There is a pleasurable terror that seizes the real country and this excitement of the crowds that we do not judge a priori but whose springs we observe with worry. Like an unmissable rendezvous with death that this pack has, there is a tragic parallel to be made with the monster of Toubab Dialaw who arrives while men and women taste the ultimate joys of a life far from the mirages of the development whose beautiful promises always give way to the extinction of life.

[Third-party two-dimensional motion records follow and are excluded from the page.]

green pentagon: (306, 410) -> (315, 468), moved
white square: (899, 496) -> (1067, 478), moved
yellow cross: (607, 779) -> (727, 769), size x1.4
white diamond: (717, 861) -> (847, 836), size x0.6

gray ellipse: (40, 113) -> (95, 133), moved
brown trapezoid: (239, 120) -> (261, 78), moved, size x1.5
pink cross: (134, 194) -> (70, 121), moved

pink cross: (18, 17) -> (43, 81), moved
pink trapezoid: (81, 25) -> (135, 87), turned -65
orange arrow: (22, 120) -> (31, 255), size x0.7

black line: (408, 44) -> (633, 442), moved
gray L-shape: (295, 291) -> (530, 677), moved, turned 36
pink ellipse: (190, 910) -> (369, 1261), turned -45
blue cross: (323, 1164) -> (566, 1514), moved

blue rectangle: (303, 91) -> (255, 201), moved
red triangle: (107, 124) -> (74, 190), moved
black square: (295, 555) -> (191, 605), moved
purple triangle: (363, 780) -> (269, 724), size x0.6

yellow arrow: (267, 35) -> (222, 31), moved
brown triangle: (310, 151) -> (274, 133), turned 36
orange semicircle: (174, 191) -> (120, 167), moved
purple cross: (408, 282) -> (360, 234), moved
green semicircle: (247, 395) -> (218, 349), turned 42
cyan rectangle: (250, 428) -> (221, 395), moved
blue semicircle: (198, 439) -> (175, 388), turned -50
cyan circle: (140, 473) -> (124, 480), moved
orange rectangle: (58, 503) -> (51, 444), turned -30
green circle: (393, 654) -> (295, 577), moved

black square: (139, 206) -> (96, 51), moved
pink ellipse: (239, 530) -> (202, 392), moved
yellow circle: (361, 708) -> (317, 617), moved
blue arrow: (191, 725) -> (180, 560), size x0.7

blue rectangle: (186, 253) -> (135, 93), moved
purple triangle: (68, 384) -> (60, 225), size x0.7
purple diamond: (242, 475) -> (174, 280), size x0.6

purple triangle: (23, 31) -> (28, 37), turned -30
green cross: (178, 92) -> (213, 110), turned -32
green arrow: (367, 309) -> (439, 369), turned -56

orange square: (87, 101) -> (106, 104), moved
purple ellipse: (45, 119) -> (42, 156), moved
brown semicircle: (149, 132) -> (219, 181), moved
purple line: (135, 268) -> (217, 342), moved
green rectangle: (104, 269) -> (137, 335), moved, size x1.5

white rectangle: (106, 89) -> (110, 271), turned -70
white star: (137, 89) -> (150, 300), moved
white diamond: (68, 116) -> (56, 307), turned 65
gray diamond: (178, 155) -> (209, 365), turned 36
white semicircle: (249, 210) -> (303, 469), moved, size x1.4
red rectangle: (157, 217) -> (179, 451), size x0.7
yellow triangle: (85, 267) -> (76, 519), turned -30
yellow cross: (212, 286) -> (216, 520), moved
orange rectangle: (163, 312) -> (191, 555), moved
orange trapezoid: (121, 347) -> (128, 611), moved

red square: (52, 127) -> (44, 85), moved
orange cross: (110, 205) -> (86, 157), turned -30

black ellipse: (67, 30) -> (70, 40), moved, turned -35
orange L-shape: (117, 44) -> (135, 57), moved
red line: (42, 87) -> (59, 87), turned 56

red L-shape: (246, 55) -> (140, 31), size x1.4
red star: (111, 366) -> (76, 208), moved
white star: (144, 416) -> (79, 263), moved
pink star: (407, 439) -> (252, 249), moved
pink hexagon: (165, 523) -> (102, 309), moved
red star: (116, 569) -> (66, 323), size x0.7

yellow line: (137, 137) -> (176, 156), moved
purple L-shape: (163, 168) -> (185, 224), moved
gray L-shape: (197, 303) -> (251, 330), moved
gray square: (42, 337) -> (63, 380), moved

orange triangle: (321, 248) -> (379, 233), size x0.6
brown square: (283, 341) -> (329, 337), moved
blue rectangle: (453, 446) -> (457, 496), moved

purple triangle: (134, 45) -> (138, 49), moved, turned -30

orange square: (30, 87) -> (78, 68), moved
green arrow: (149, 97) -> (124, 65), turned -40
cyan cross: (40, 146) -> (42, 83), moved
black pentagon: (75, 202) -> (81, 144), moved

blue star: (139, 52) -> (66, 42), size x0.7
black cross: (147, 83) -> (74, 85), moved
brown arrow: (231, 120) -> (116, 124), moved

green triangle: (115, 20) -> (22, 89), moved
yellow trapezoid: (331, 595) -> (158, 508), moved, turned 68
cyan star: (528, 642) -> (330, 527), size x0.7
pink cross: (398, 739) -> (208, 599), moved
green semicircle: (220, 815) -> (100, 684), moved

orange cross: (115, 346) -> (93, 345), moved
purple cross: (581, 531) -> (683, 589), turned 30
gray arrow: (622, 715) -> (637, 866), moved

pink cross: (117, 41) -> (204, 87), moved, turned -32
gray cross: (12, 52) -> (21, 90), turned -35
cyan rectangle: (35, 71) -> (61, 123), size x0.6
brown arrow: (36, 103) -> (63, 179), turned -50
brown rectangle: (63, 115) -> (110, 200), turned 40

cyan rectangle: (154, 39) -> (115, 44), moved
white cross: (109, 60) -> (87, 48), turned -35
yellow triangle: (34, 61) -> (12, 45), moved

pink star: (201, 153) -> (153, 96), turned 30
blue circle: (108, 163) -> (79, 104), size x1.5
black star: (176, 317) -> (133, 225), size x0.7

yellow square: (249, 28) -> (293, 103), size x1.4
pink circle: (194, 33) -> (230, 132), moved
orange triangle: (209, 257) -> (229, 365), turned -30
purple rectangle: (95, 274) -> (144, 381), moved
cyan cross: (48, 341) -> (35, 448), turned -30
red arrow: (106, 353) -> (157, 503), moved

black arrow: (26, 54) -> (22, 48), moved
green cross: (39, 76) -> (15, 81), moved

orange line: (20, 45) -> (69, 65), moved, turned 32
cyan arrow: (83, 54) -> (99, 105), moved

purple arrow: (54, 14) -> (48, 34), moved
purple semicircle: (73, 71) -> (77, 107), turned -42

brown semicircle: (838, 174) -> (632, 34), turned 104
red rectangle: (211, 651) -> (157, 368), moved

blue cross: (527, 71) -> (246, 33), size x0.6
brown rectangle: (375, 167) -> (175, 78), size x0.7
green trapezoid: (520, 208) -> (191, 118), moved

Read the column: Senegal Will Win Again
There too, on this little piece of Moselle land, we had a party; we celebrated Germaine’s birthday as a group, like a reconstitution of the great family of humanity, in a forest of colourful people of different colours, faiths, origins and destinies as if to give substance to this demand to always be careful to delay the end of Man. Germaine and Helmut here, like the associations and their friends there, proud and courageous and dignified in the ordeal, once again pleaded the cause of the Green Lung in front of a convinced audience but without any influence on the course of tragic history in progress. We are only artists corseted in an aesthetic of incapacity.
We only have our ears to listen to, our good intentions, our vain harangues and our words of compassion, our hugs and our strong handshakes. We also sang the hymn of hope which, it is said, brings life. Basically, we are all convinced of our inability to face the monster that haunts the inhabitants and frightens this solar couple whose last evening prayer is « to die together ». This powerful prayer repeated this day, when Germaine blows out her candles, deeply moved me. I hope it will be heard by the ancestors as late as possible and that until then, may they keep the strength to plant trees, fight their fight and defeat the monster together.
I left the Schlossberg Tower and finished the book of this magnificent storyteller of the depths of the human soul that is François Sureau, slumped on the damp grass. A light wind was blowing, sending music whose author or words I could not pinpoint exactly. Not far away, children escape the vigilance of their parents and sing. One of them, a little blonde girl with curly hair, plays the monster, and her classmates pretend to be frightened. Like an allegory of life, like the eternal restarting of things, as if we were only living the rerun of a film whose ending is always happy. At the end of ends, life triumphs over death.